**WHAT IS REQUIRED**
Pull out every line with the word "ไฮไลท" from the entries below.

———

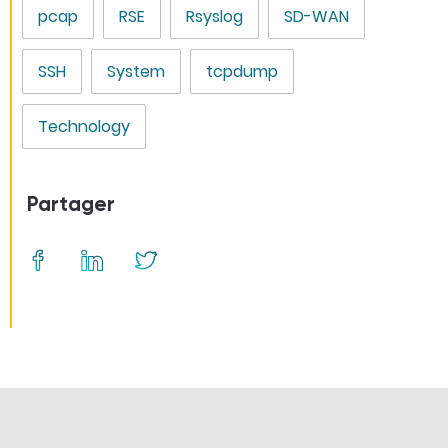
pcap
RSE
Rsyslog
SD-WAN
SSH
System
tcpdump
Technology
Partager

———

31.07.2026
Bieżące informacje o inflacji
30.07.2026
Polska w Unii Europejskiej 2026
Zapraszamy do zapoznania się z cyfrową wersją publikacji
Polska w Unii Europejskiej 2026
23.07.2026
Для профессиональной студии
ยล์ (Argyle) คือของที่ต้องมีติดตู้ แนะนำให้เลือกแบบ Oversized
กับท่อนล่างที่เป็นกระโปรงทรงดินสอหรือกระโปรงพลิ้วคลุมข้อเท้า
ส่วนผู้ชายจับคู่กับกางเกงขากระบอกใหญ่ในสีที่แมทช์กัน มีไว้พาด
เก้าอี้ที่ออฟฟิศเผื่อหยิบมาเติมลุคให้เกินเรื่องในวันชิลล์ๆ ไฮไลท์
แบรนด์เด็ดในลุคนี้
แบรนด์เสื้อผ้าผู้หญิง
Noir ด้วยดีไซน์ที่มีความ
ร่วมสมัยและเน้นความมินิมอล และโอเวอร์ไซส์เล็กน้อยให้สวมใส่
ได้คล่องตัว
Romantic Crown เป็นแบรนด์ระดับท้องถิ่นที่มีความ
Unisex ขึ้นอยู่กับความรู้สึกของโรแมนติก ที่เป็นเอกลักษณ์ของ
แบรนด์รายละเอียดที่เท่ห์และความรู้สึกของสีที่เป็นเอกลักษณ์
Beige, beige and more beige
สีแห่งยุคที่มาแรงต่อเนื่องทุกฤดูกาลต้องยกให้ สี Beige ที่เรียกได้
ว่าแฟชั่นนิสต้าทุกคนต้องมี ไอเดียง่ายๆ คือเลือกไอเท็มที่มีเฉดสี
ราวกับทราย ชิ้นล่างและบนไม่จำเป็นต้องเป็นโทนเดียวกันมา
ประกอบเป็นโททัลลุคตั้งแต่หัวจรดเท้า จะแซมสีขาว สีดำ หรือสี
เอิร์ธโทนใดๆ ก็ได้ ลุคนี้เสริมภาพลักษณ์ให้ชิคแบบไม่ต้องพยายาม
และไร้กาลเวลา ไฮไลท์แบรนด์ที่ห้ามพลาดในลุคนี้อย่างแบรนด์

———

**SOLVED EXERCISE**
เก้าอี้ที่ออฟฟิศเผื่อหยิบมาเติมลุคให้เกินเรื่องในวันชิลล์ๆ ไฮไลท์
และไร้กาลเวลา ไฮไลท์แบรนด์ที่ห้ามพลาดในลุคนี้อย่างแบรนด์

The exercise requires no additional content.